Santana went 1-for-3 in Wednesday's loss, but was pulled from the game after running slowly up the first-base line on a groundout in the sixth inning. He was replaced by backup catcher Lou Marson in the field in the seventh. After the game, Acta said Santana looked "sluggish" in the field.

"We can be beat, but we're not going to be looking beaten," Acta said. "We need full effort from everybody."

Santana said his slow trot up the line stemmed from being upset with himself.

"It's something I'll learn from," he said. "I was running like that because I was mad about the pitch. It was a good pitch and I got a ground ball to third base. I was so mad at myself. I want to help the team."

Santana has been on an upswing of late, hitting .282 with a .402 on-base percentage, eight home runs, 10 doubles and 27 RBIs in his last 47 games, entering Thursday.

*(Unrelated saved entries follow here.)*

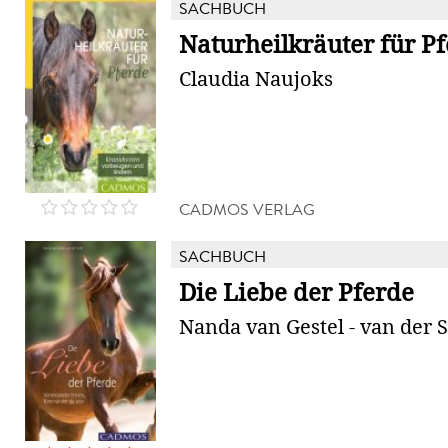
SACHBUCH
Naturheilkräuter für P
Claudia Naujoks
CADMOS VERLAG
SACHBUCH
Die Liebe der Pferde
Nanda van Gestel - van der 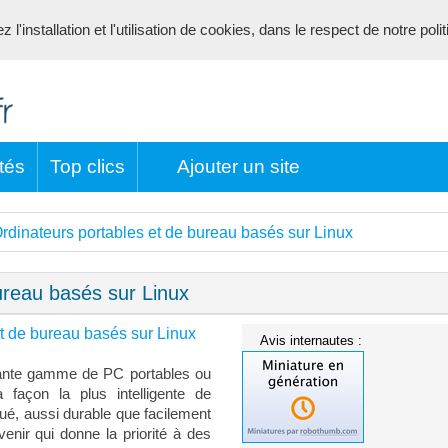
l'installation et l'utilisation de cookies, dans le respect de notre poli
tés
Top clics
Ajouter un site
rdinateurs portables et de bureau basés sur Linux
ureau basés sur Linux
et de bureau basés sur Linux
Avis internautes :
nante gamme de PC portables ou
 façon la plus intelligente de
ué, aussi durable que facilement
venir qui donne la priorité à des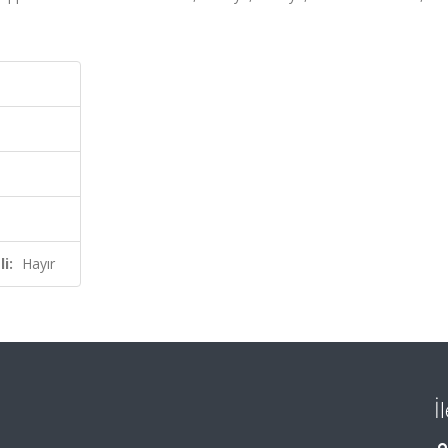
i:
Hayır
İ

In his previous 67 games, the catcher hit .219 with a .336 OBP, five homers, 12 doubles and 29 RBIs for Cleveland.

The catcher's recent improvement, however, has done little to help the team's place in the standings.

"The team is in a bad situation," Santana said. "But I'll be all right. I'll be giving everything 100 percent."

Smoke signals

• Indians manager Manny Acta was pleased with what he saw from rookie right-hander Corey Kluber in Wednesday's 8-4 loss to the A's. Kluber gave up four runs (three earned) in six innings, ending with seven strikeouts and no walks. Acta felt it was a step in the right direction for Kluber, who has a 2.25 ERA over his last three starts.

"It's very encouraging to see the way Corey threw the ball," Acta said. "That's what this is all about. Take a look at these guys, see how much progress they make, and if they can make a contribution here going forward. He pounded the strike zone and was very aggressive."

• Cleveland has not fared well in afternoon games this season. Entering Thursday's 12:05 p.m. ET tilt with Oakland, the Indians were just 16-30 (.348 winning percentage) in day games this season. That was the second-lowest winning percentage (Kansas City, .333) in day games this season for an American League club.

• Indians rookie reliever Cody Allen cruised through his first 12 Major League appearances (13 2/3 innings) without allowing a run (earned or unearned). In his last three outings (four innings), however, the young right-hander has given up four earned runs.

Quote to note
"It's really hard right now to be playing like that, losing every day. There's nothing to lose now. We've just got to go about it every day, try to win each game, and try the best we can for the city and for the fans."